As vésperas da manifestação para a qual Jair Bolsonaro convoca a população contra a Câmara dos Deputados, o Senado e o Supremo Tribunal Federal, num claro movimento antidemocrático, o chefe do Executivo disparou na semana passada novas agressões em direção à Justiça — dessa vez o alvo foi o Tribunal Superior Eleitoral. Mais: chantageou o Congresso na questão do Orçamento impositivo. Resumo da ópera: o capitão segue em sua planejada tática de atirar a esmo contra poderes e instituições republicanas, como se fosse ele o dono do País. Falando para um reduzido grupo de endinheirados brasileiros que vivem em Miami, a maioria sem fazer nada, Bolsonaro, que também não faz nada, declarou-se vítima de fraude nas eleições de 2018, nas quais elegeu-se para o Planalto: a sua vitória, segundo ele, teria se dado já no primeiro turno.

Até aí são palavras irresponsáveis que caracterizam o presidente desde o seu tempo de inexpressivo deputado federal. Agora, vamos à gravidade: Bolsonaro afirmou, com todas as letras, que possui provas de que a fraude ocorreu, garantindo que elas serão exibidas em breve. Isso é crime de alto potencial agressivo (crime de responsabilidade e crime comum), e, a partir do instante em que falou, ele tem a obrigação (não a opção), por força de lei, de tornar públicas tais provas. Não mostrá-las implica que, até mesmo como militar, o capitão Bolsonaro faz parte daquela turma que o ex-ministro general Golbery do Couto e Silva, que honrou as Forças Armadas e arquitetou a redemocratização, chamava de “a turma de fritar bolinho”. Traduzindo: militar que, entre outros pontos, não tinha compromisso com o que falava.

Tendo o Brasil Augusto Aras como procurador-geral da República e procurador-geral eleitoral, e Sergio Moro, um ex-juiz, como ministro da Justiça, é impossível que não seja acionada a Polícia Federal para apurar a denúncia de Bolsonaro. Aras e Moro têm de agir por dever de ofício — portanto, mexam-se, e não se escondam por oportunismo atrás do Palácio do Planalto. Em 2018, em meio às eleições, o capitão já falara sobre fraude. A Corte mandou fazer uma auditoria. Óbvio que não houve fraude alguma, o TSE é um órgão sério e o Brasil é referência mundial em lisura e integridade em suas eleições por meio de urnas eletrônicas. “O TSE não compactua com fraude”, diz Rosa. “Eleições sem fraude foram uma conquista da democracia e o TSE garantirá que continue a ser assim”. Bolsonaro, não satisfeito com a invenção da fraude, ainda chantageou o Congresso: as manifestações contra o Legislativo poderiam ser arrefecidas se a Câmara e o Senado aceitassem dar ao Executivo os R$ 15 bilhões do Orçamento impositivo, montante destinado aos parlamentares por meio de acordo selado pelo próprio (pasmem!) Bolsonaro.

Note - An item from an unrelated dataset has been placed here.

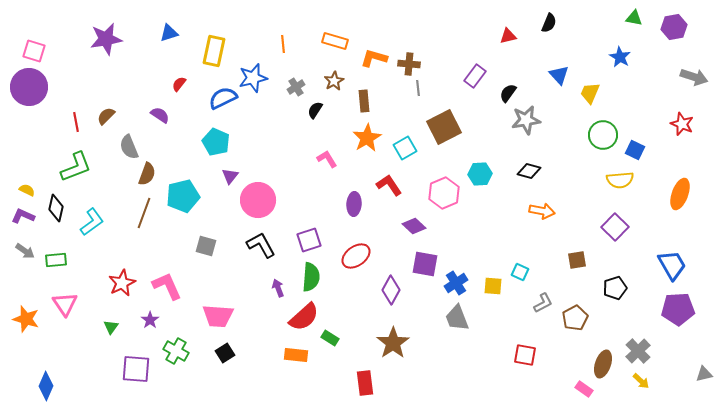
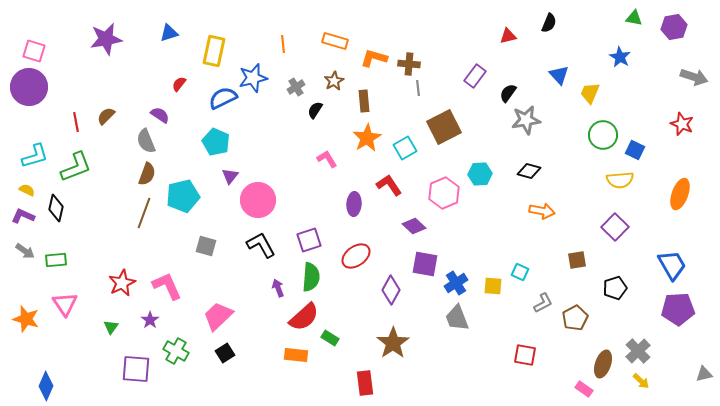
gray semicircle at (129, 147): moved 17 px right, 6 px up
cyan L-shape at (92, 222): moved 57 px left, 66 px up; rotated 20 degrees clockwise
pink trapezoid at (218, 316): rotated 132 degrees clockwise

Pedro França/Agência Senado; Marcelo Camargo/Agência Brasil

O procurador-geral da República, Augusto Aras, e ministro da Justiça, Sergio Moro, têm obrigação, por força de Lei, de acionarem a PF — portanto, mexam-se e não se escondam, por oportunismo, atrás do Palácio do Planalto

Miragem no deserto

O presidente está visivelmente zonzo com a paralisia de seu governo e o minguado crescimento do 1,1% do PIB em 2019. Nas redes sociais, encolhia na semana passada a mobilização para o ato que ele convocou. Começa a bater-lhe o desespero ao pressentir que a reeleição em 2022 pode ser miragem d’água no deserto. Ainda assim, não se pode esquecer que mentir faz parte de sua tática neopopulista de governo. Lembremos o que anota o cientista político francês Giuliano Da Empoli, em seu clássico “Os engenheiros do caos”: “No mundo (…) de Bolsonaro, cada novo dia nasce com uma polêmica, com a eclosão de um escândalo e, mal se está comentando um evento, esse já é eclipsado por outro, em uma infinita espiral (…)”. O capitão ultrapassou as fronteiras do antirrepublicanismo há muito tempo, e, também há muito tempo, comete crimes de responsabilidade. Bolsonaro está desafiado a exibir as provas das quais falou. Caso contrário, que lhe entreguem avental, fogo, óleo e frigideira — e bolinhos para fritar.